While at least 19 of them will come from Walldorf, the majority will come from partners. Partners like Cognizant, the $5-billion-a-year multinational technology services provider. Cognizant is about to release an HR app built using SUP 2.0. This will compete with the 16-odd HR apps SAP has already confirmed as being part of its latest batch of apps. But Girish Ogirala, director of the mobility practice at Cognizant, isn't worried. Companies like his that are closer to customers and specific industry verticals will have no problem out-hustling SAP, he said during the same panel as Brown. Brown smiled - but didn't protest.

And that's it: While building apps would seem to pit SAP/Sybase against the very developers it wants to lure as SUP customers/partners, that has stopped leading ISVs such as IBM, Accenture, Deloitte, CSC, Infosys, Wipro, Tata, Cap Gemini and others from building apps on SUP.

In part that's because SAP is doing its best to downplay that conflict. For instance, SAP is developing a mobile app store for launch in the first quarter of next year. SAP and partner apps will get equal billing, says Brown. Indeed, Brown said that while SAP is committed to selling the apps it developers (unlike in the past when it bundled some for free along with its server applications), it might conceivably one day give away SUP for free - if the market required it.

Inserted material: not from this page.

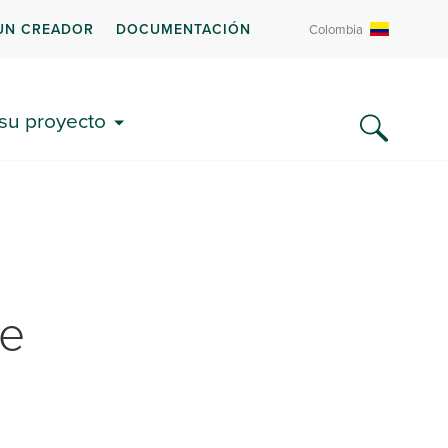
UN CREADOR
DOCUMENTACIÓN
Colombia
 su proyecto
de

Gold? I came to this thar Valley looking for Silicon!*

How about customer demand? While not yet mainstream by any stretch, companies are deploying apps. According to one survey, 86% of Fortune 50 firms already offer mobile apps. Another survey by Kelton Research found that 20% of firms were planning to deploy more than 20 apps this year.

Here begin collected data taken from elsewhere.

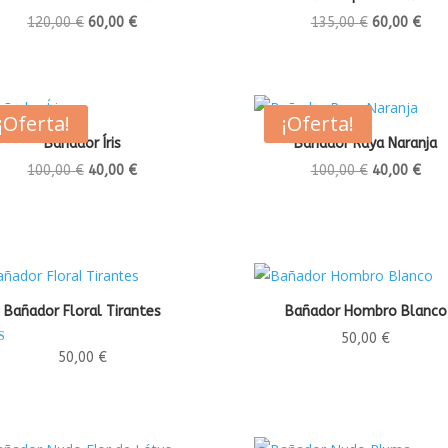
El
El
El
El
120,00
€
60,00
€
135,00
€
60,00
€
precio
precio
precio
prec
original
actual
original
act
era:
es:
era:
es:
¡Oferta!
¡Oferta!
120,00 €.
60,00 €.
135,00 €.
60,0
Bañador Íris
Bañador Raya Naranja
El
El
El
El
100,00
€
40,00
€
100,00
€
40,00
€
precio
precio
precio
prec
original
actual
original
act
era:
es:
era:
es:
100,00 €.
40,00 €.
100,00 €.
40,0
Bañador Floral Tirantes
Bañador Hombro Blanco
50,00
€
ado con
50,00
€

General Mills, Tellabs, Home Depot, P&G, Halliburton and Rubbermaid are among the companies running mobile apps using SUP. Or how about Nongfu Spring Co. Ltd., the largest bottled water maker in China? The company has deployed SAP HANA in its back-end to calculate the time and cost of delivering new shipments. What took 24 hours running an Oracle database takes only 37 seconds with HANA. But real-time is wasted if you can't deliver that info anywhere. So Nongfu is arming 8,000 of its field sales reps with mobile devices and apps that will be able to call up that information for customers in, as noted, less than a minute.

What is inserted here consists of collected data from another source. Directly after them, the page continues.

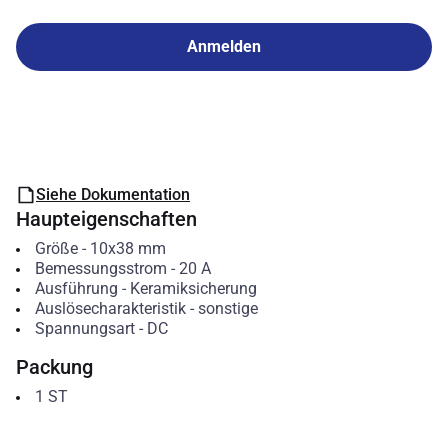
Anmelden
Siehe Dokumentation
Haupteigenschaften
Größe
-
10x38 mm
Bemessungsstrom
-
20
A
Ausführung
-
Keramiksicherung
Auslösecharakteristik
-
sonstige
Spannungsart
-
DC
Packung
1
ST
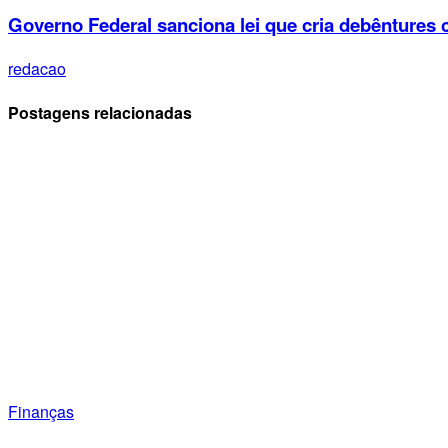
Governo Federal sanciona lei que cria debêntures 
redacao
Postagens relacionadas
Finanças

I'm not saying 2011 - or even 2012 - is the year that enterprise mobility goes mainstream and mobile ISVs reap the benefits. But before you can pan for gold, you need to buy your mule and pickax and pick the spot where you plan to panhandle. For developers who want to get in on the enterprise gold rush, that time is now.

* You can thank/hate on my blogger-in-arms Derek Klobucher for the caption.